(Entries taken from a collection)

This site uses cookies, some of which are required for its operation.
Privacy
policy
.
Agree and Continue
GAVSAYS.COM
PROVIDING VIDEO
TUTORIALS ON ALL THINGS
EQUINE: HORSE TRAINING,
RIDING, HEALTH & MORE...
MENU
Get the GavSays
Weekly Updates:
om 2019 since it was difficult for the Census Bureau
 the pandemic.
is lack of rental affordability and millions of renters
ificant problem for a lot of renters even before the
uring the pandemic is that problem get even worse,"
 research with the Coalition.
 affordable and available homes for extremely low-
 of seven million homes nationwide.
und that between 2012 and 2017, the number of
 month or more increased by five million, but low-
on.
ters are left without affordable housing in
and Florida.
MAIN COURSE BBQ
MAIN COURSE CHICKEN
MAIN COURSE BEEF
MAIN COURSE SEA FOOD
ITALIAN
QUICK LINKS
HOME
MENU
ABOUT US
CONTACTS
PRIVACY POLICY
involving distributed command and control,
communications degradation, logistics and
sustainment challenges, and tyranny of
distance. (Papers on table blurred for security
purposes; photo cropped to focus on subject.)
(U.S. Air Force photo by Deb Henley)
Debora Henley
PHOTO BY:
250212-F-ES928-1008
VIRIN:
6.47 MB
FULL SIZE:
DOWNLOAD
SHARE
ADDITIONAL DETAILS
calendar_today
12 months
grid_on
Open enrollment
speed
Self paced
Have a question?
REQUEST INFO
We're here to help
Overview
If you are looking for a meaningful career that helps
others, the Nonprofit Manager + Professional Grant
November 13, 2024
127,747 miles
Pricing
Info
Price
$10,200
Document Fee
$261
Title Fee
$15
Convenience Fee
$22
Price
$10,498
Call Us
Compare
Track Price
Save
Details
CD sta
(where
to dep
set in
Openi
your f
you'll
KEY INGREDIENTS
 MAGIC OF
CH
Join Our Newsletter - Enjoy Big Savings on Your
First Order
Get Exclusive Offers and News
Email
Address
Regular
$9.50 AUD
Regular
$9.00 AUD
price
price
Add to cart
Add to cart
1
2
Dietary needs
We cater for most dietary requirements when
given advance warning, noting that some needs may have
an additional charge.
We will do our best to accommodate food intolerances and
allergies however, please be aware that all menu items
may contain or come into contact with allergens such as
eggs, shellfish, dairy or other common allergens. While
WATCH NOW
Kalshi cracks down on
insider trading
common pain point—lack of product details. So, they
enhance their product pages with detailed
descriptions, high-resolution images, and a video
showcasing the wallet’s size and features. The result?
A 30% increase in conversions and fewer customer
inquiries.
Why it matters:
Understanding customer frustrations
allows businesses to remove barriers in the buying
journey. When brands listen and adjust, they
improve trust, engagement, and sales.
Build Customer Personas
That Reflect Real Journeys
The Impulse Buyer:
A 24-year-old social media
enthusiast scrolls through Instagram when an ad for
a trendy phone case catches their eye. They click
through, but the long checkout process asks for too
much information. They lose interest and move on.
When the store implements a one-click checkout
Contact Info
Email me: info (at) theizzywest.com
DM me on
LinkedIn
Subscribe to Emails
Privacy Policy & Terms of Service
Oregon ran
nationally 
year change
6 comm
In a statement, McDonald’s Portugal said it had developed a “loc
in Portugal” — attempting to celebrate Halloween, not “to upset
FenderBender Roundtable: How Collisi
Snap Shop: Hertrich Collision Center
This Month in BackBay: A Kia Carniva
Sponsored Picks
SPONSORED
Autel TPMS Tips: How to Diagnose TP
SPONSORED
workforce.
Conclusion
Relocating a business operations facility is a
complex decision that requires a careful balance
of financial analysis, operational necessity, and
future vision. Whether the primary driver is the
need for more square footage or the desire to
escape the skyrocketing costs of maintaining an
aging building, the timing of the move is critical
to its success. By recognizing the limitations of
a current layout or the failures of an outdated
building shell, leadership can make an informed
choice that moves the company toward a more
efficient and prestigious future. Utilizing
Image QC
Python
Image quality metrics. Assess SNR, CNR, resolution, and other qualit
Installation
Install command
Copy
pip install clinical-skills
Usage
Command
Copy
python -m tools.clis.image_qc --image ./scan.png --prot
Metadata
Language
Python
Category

TASK INSTRUCTIONS: Each line containing the word "allergens" needs to be copied from the data above.

RESULT OF THE EXERCISE:
may contain or come into contact with allergens such as
eggs, shellfish, dairy or other common allergens. While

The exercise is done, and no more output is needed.